Ending a swipe gesture?

This is where the magic happens! As a UI developer, managing the end of a gesture is awesome. This is where you have to study the gesture as precisely as possible to graphically reflect what the user wants. So we are at the exact moment the user removed his/her finger from the screen. We need to make sure the RootView animates to one of its stable state (opened or closed). This is done in a few steps described on the diagram below. As usual, clicking on it opens the high definition version.

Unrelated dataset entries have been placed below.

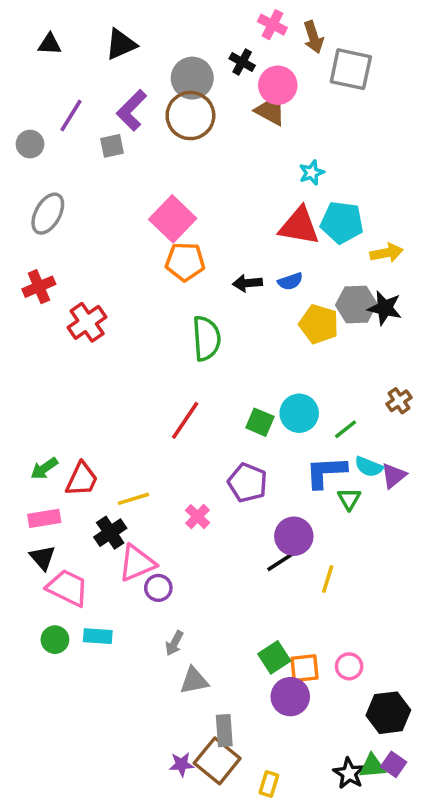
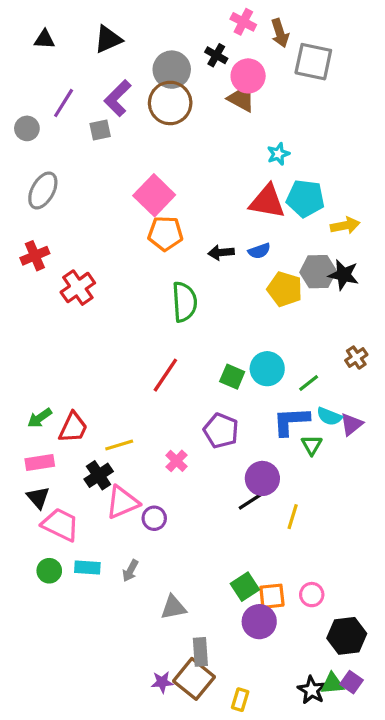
purple circle: (158, 588) -> (154, 518), moved
gray arrow: (174, 643) -> (130, 571), moved

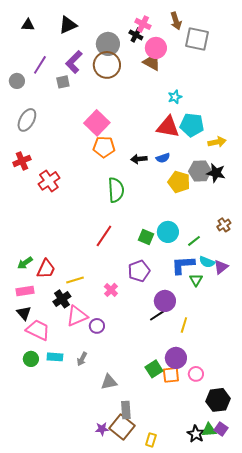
pink cross: (243, 22) -> (143, 24), moved
purple pentagon: (221, 431) -> (139, 271), turned 30
purple circle: (259, 622) -> (176, 358), moved

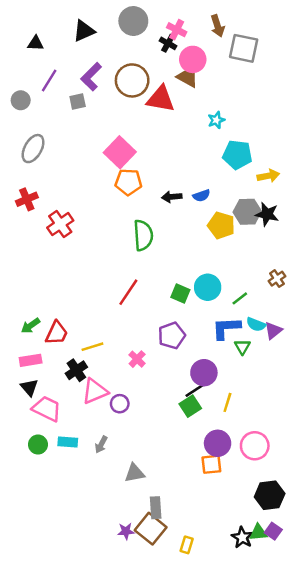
black triangle: (28, 25) -> (36, 43), moved
gray circle: (108, 44) -> (133, 21), moved
red triangle: (168, 127) -> (161, 99), moved
green square: (154, 369) -> (190, 406), moved
pink circle: (196, 374) -> (255, 446), moved, size x1.5

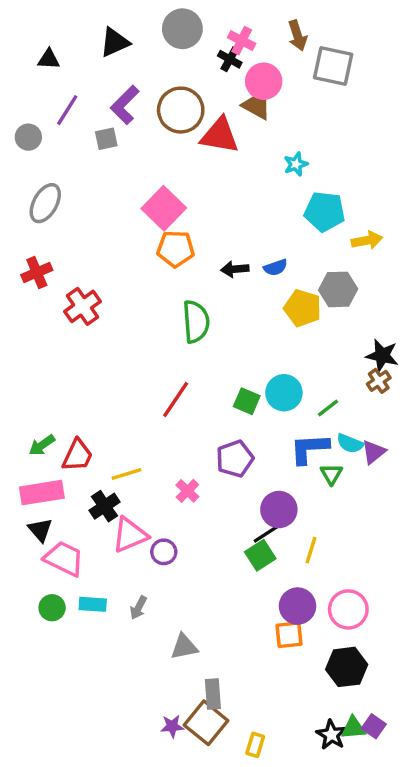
black star: (267, 214) -> (382, 355), moved
pink rectangle: (31, 360) -> (42, 493), size x1.4
black hexagon: (270, 495) -> (347, 667), moved

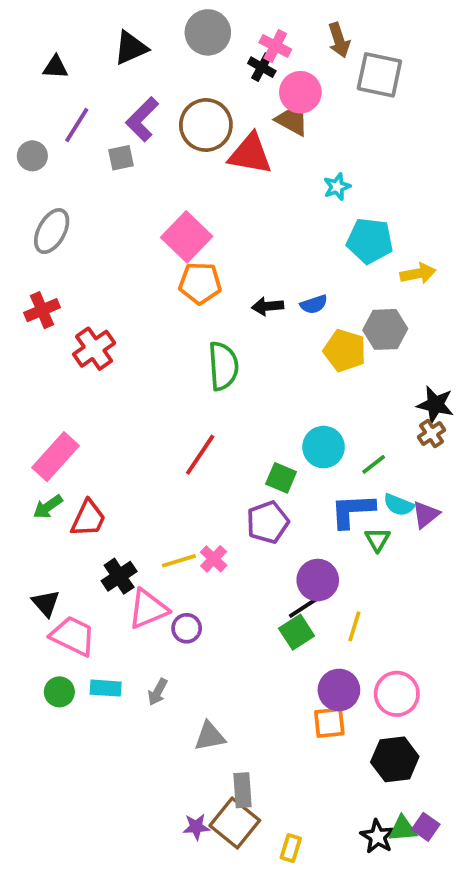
green square: (247, 401) -> (281, 478), moved
yellow line: (127, 474) -> (179, 561), moved
pink rectangle: (42, 493) -> (55, 457), moved, turned -39

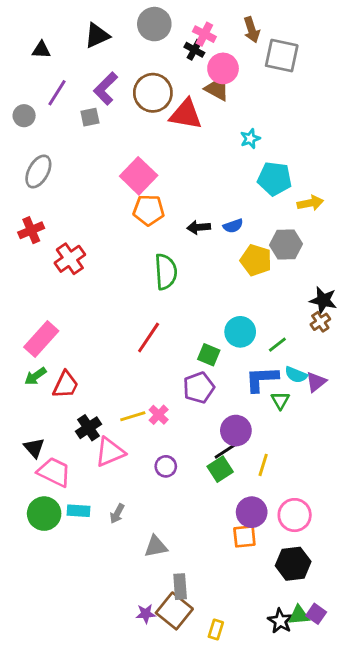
purple circle: (187, 628) -> (166, 466), moved
green circle: (59, 692) -> (44, 514), size x1.5

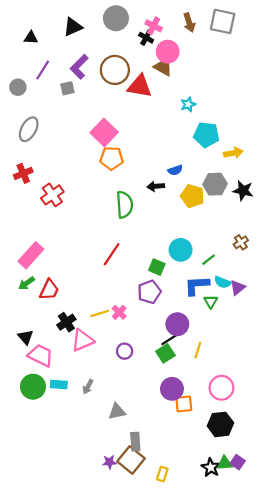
gray square: (282, 56) -> (223, 21), moved
black arrow: (199, 227) -> (156, 186), moved
black star: (323, 300) -> (243, 191), moved
purple circle: (252, 512) -> (172, 389), moved

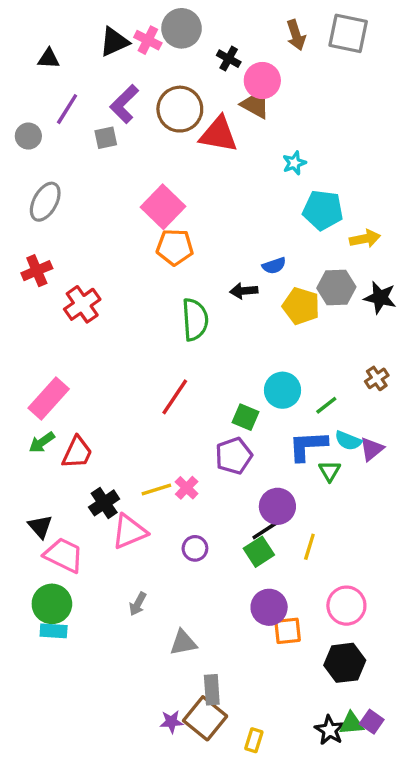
pink cross: (154, 26) -> (148, 40), moved
cyan rectangle: (59, 385) -> (54, 631), moved

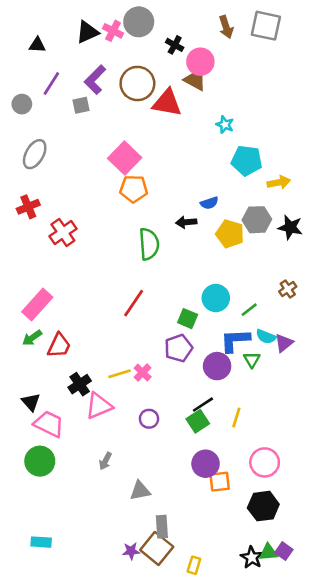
cyan star: (294, 163) -> (225, 125), turned -30
purple circle: (277, 506) -> (217, 366), moved
cyan rectangle: (54, 631) -> (41, 542), moved

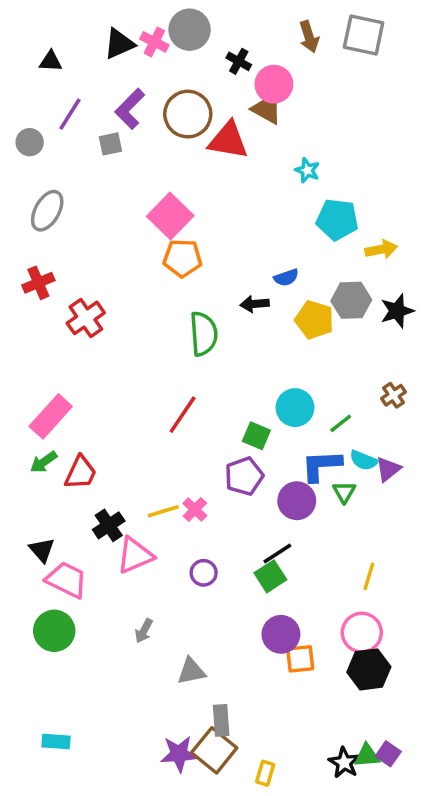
black star: (290, 227) -> (397, 311), turned -30
yellow line: (236, 417) -> (369, 576), moved
black hexagon: (263, 506) -> (369, 669), moved
purple star: (131, 551) -> (179, 754), size x1.5

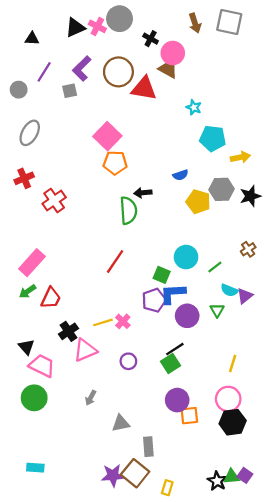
black arrow: (255, 304) -> (143, 193), moved
blue L-shape: (321, 466) -> (173, 294), moved
gray rectangle: (221, 720) -> (148, 447), moved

Velocity is very important

This diagram explains almost everything except how to handle velocity. Indeed, RootView actually looks at the velocity of the gesture using the VelocityTracker helper class. This may be used in some cases to determine whether the host has been thrown rapidly enough to close or open the RootView. The best example of this is when you do a pretty “short” (let’s say 32dp) swipe gesture. Tracking the velocity will let the sliding menu be closed/opened whenever the velocity has gone beyond a certain threshold (ViewConfiguration#getScaledMinimumFlingVelocity()). One may also need to normalize the velocity using the ViewConfiguration#getScaledMaximumFlingVelocity() method. When crafting your own UI widgets, always take velocity into account. Velocity is a well known notion and managing it will make your component even more realistic and usable.

Conclusion

That’s it for now. I think we have been through a lot in this second part. It gave you all the elements to create stunning actionable UI widgets. In the third part of this series I will concentrate on some other details such as parallax translation, menu fading, selection arrows and menu hints. We will also cover a point lots of developers have been asking me to reveal: Activity transitions. Indeed, Prixing is made up of tens of Activity. Having animated transitions like we do is “normally” impossible on Android … Shake up your brain cells about it and feel free to leave a comment below if you have an idea of how I managed to do it on Prixing. Stay tuned for more!

Thanks to @franklinharper for reading drafts of this


  1. Some of you may ask how GMail succeed to do it. I have not reverse-engineered the application but I am pretty sure they did it very easily. Each page of the ViewPager being a WebView, the touch target is always the WebView. Knowing that, you simply have to call canScrollHorizontally(int) on the WebView of the currently selected page.